SAFE Summer Tour ☀️ Meet Seattle Frontline Partners

SAFE Summer Tour ☀️ Meet Seattle Frontline Partners

Together, We’re Making a Difference

This summer, we are taking a virtual road trip to see how your support fuels a statewide movement to end sex trafficking.

While many of us travel and vacation, thousands of victims are being moved and sold for sex every day and the psychological toll is devastating. Your support ensures that agencies across WA can provide prevention, intervention, and restoration. Today we’ll visit Seattle based Aurora Commons, OPS, BEST, and REST.


Safety on Aurora Avenue

Aurora Avenue has been known as a hub for street-based prostitution since the 1930s—and today, it’s gone viral on platforms like YouTube and TikTok, dubbed by outsiders as “the hottest track in America.”

But here, in the heart of this violence and exploitation, is Aurora Commons: a space that cultivates belonging, healing, and dignity.

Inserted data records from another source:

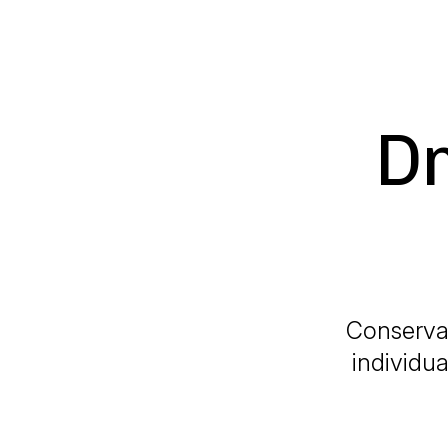
Dr
Conservat
individua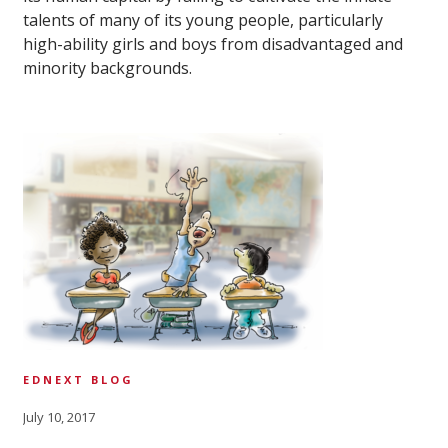
talents of many of its young people, particularly
high-ability girls and boys from disadvantaged and
minority backgrounds.
EDNEXT BLOG
July 10, 2017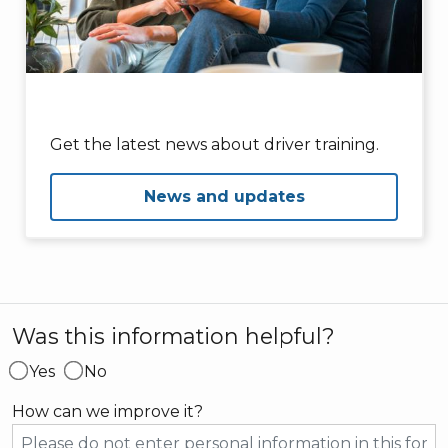
Get the latest news about driver training.
News and updates
Was this information helpful?
Yes
No
How can we improve it?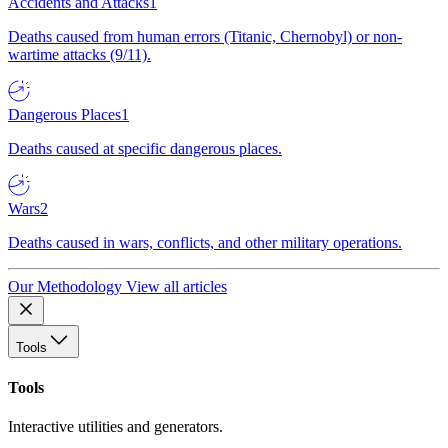
Accidents and Attacks
1
Deaths caused from human errors (Titanic, Chernobyl) or non-
wartime attacks (9/11).
Dangerous Places
1
Deaths caused at specific dangerous places.
Wars
2
Deaths caused in wars, conflicts, and other military operations.
Our Methodology
View all articles
Tools
Tools
Interactive utilities and generators.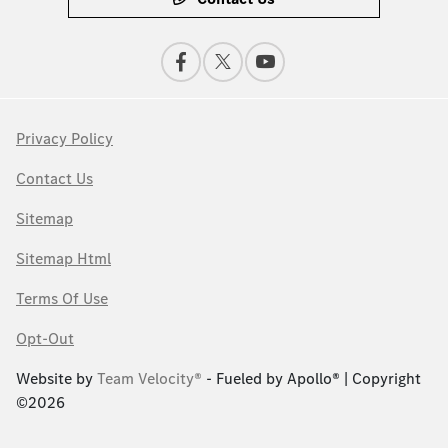
Privacy Policy
Contact Us
Sitemap
Sitemap Html
Terms Of Use
Opt-Out
Website by
Team Velocity®
- Fueled by Apollo® | Copyright
©2026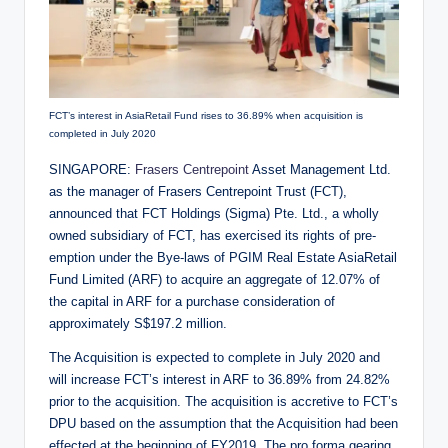
FCT’s interest in AsiaRetail Fund rises to 36.89% when acquisition is
completed in July 2020
SINGAPORE:
Frasers Centrepoint
Asset Management Ltd.
as the manager of Frasers Centrepoint Trust (FCT),
announced that FCT Holdings (Sigma) Pte. Ltd., a wholly
owned subsidiary of FCT, has exercised its rights of pre-
emption under the Bye-laws of PGIM Real Estate AsiaRetail
Fund Limited (ARF) to acquire an aggregate of 12.07% of
the capital in ARF for a purchase consideration of
approximately S$197.2 million.
The Acquisition is expected to complete in July 2020 and
will increase FCT’s interest in ARF to 36.89% from 24.82%
prior to the acquisition. The acquisition is accretive to FCT’s
DPU based on the assumption that the Acquisition had been
effected at the beginning of FY2019. The pro forma gearing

Last year, 479 women walked through their doors seeking rest, safety, and the chance to imagine something more. Often called “The Emergency Room of the Avenue,” Aurora Commons responds to urgent needs with compassion offering advocacy, healthcare, housing referrals, and now, thanks to your support, peer mentors—a long-requested support. Mentors are uniquely qualified to guide others, having overcome exploitation, homelessness, and other adversities—and now walk alongside those just beginning that journey. Aurora Commons reminds us that even on the hardest streets, healing is possible—and no one has to walk alone.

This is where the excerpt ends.